- **SUPPLIED INFORMATION**:
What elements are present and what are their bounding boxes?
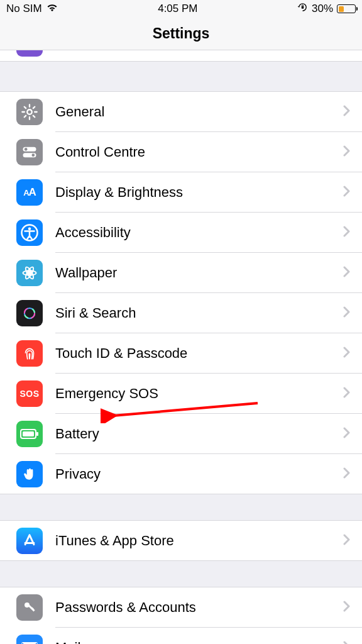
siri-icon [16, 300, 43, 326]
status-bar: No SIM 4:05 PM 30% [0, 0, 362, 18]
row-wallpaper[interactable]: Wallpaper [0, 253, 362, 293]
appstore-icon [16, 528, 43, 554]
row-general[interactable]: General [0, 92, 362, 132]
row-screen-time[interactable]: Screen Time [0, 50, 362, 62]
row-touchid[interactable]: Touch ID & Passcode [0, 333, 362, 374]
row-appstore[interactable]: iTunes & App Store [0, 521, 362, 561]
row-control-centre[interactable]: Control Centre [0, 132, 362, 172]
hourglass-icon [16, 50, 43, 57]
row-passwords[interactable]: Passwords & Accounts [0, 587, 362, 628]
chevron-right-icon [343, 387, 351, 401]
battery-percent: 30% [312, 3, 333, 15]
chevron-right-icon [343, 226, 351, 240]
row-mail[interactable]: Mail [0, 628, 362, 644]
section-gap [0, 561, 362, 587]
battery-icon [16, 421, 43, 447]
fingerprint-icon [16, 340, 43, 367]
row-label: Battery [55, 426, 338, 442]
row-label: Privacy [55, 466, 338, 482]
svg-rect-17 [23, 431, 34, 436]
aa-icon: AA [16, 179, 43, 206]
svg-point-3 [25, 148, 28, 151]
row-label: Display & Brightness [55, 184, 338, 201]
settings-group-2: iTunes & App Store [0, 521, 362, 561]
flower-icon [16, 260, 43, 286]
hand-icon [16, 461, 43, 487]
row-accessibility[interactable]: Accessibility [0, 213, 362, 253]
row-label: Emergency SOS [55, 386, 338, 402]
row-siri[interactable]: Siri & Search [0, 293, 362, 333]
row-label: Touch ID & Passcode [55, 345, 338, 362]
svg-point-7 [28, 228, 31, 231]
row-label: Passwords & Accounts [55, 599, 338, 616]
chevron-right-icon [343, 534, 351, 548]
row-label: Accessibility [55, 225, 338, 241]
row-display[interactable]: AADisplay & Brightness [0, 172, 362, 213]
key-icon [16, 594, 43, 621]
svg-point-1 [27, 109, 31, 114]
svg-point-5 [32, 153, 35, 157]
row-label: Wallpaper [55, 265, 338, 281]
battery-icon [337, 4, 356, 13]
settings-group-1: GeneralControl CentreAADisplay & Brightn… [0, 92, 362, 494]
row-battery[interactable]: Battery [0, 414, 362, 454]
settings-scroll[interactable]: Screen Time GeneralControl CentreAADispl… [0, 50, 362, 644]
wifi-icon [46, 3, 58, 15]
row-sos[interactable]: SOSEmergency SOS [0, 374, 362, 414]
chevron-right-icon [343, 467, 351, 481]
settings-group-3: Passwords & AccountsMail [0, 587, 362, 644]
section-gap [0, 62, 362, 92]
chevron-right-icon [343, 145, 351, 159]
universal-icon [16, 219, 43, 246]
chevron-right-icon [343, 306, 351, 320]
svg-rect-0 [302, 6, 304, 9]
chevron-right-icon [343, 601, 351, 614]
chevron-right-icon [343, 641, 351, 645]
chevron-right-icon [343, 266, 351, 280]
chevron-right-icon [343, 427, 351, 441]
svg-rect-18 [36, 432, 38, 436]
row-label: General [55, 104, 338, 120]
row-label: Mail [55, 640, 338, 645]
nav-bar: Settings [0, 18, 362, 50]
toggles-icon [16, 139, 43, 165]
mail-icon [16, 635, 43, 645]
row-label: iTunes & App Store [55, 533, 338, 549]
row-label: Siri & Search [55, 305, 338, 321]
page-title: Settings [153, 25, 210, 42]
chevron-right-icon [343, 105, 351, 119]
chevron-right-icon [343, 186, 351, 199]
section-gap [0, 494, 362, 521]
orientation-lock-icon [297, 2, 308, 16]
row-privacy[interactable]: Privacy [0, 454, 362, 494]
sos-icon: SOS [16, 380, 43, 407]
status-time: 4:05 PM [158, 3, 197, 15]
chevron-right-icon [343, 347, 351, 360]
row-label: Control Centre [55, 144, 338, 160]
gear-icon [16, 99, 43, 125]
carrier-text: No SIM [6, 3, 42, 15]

* * *

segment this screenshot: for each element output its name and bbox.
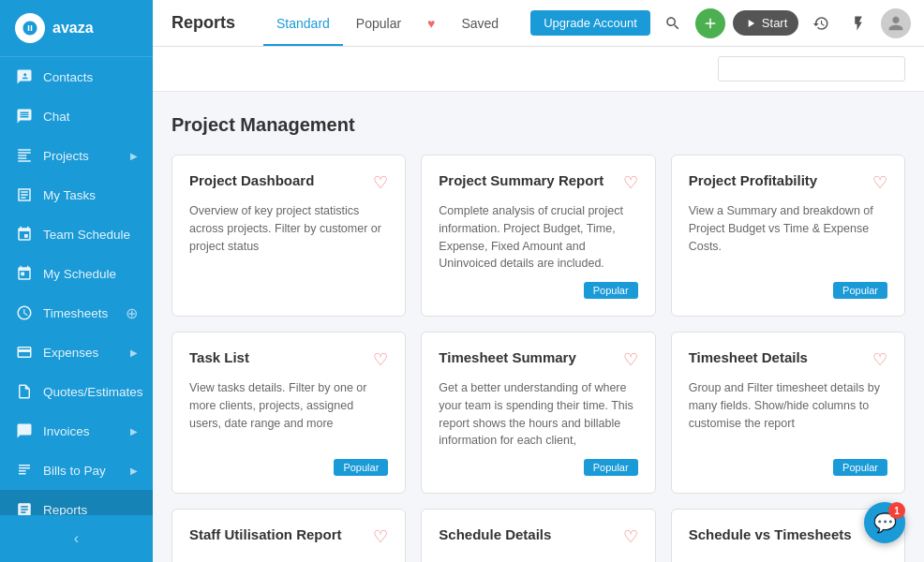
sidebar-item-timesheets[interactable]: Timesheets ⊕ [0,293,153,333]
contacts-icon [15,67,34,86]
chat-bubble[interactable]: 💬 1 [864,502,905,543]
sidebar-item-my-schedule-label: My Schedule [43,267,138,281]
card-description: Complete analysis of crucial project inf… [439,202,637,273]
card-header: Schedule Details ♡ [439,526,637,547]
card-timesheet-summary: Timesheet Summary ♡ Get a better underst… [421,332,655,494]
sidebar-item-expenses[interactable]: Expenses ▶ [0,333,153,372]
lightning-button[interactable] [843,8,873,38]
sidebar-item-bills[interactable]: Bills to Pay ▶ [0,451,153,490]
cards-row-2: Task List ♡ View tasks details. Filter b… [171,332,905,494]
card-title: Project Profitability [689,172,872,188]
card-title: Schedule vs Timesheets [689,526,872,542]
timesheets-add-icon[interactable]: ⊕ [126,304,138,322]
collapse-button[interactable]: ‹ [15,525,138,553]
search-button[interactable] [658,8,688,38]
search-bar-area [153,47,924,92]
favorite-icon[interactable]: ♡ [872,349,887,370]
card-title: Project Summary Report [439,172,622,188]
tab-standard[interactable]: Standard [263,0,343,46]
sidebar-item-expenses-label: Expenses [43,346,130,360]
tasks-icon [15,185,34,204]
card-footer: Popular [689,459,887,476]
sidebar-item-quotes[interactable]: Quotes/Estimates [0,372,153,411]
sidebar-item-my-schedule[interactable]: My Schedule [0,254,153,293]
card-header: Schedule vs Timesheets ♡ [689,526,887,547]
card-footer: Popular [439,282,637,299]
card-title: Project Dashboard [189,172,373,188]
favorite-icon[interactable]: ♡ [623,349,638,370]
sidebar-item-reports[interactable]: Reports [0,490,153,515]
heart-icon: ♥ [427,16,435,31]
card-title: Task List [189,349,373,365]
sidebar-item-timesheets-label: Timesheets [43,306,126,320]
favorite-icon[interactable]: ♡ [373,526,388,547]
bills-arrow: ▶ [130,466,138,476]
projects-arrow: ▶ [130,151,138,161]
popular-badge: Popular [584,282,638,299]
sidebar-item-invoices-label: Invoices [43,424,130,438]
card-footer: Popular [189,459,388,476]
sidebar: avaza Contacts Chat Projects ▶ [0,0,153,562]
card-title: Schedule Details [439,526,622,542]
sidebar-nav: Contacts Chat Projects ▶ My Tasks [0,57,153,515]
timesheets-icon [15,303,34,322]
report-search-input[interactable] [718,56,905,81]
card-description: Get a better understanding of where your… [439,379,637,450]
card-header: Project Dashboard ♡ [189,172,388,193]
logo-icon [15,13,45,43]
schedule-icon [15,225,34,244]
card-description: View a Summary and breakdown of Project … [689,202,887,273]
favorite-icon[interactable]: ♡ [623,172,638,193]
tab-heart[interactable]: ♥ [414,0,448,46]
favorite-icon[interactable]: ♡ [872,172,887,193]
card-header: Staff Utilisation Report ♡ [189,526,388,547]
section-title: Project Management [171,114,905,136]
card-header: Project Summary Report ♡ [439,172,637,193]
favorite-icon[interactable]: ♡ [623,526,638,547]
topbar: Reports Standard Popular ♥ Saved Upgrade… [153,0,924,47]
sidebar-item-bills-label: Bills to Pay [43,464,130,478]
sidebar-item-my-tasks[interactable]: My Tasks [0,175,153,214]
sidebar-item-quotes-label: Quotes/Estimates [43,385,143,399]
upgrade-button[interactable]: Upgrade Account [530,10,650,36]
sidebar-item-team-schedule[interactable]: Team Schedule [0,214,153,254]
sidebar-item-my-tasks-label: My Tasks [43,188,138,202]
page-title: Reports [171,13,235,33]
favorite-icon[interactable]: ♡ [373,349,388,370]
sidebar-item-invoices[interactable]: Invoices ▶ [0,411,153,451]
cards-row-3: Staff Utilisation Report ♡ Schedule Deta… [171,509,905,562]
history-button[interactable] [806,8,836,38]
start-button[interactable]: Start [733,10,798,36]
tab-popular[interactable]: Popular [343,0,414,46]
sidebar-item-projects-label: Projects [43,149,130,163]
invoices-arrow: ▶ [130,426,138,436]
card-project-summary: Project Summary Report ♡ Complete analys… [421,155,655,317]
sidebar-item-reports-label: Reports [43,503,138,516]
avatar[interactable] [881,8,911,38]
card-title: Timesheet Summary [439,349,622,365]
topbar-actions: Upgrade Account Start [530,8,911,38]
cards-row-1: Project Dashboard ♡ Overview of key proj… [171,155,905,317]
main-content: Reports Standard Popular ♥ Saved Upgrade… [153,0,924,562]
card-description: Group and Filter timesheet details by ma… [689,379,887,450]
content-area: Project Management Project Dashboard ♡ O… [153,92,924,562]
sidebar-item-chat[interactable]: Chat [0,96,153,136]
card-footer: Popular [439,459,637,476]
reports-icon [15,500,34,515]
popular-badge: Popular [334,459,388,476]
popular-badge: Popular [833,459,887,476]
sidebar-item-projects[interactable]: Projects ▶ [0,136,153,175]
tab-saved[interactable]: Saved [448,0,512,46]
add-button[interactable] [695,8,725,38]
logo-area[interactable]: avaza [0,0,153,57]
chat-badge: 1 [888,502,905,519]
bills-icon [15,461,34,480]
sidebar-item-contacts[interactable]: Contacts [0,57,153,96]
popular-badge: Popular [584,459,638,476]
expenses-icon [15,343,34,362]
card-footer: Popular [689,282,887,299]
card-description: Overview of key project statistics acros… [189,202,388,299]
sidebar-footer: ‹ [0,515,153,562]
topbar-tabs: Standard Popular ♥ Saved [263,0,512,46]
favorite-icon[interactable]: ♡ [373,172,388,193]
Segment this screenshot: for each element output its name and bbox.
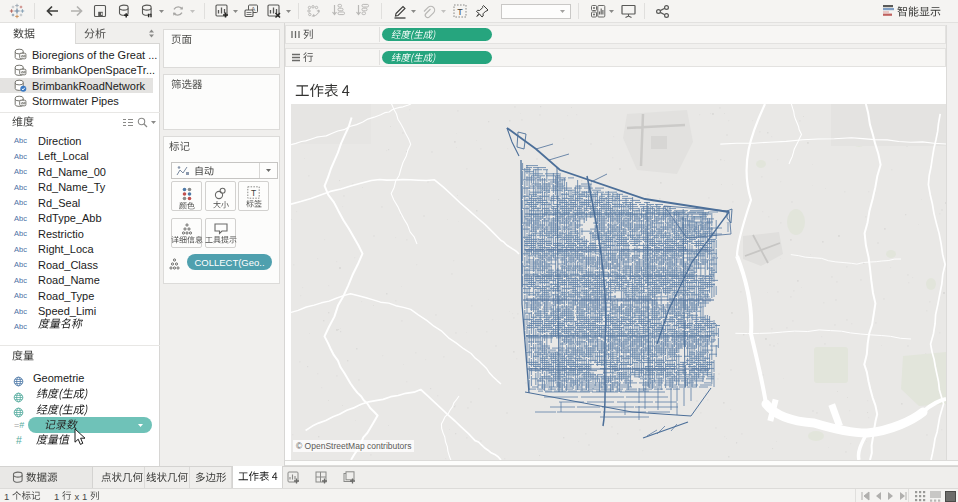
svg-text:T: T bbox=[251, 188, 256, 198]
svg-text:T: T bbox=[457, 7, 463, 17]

- **PROBLEM STATEMENT**:
Among the lines of the material, find those that hold the word "favorite" and copy them.

- **THE ANSWER**:
favorite-icon[interactable]: ♡ [872,349,887,370]
favorite-icon[interactable]: ♡ [623,349,638,370]
favorite-icon[interactable]: ♡ [373,526,388,547]
favorite-icon[interactable]: ♡ [623,172,638,193]
favorite-icon[interactable]: ♡ [872,172,887,193]
favorite-icon[interactable]: ♡ [623,526,638,547]
favorite-icon[interactable]: ♡ [373,349,388,370]
favorite-icon[interactable]: ♡ [373,172,388,193]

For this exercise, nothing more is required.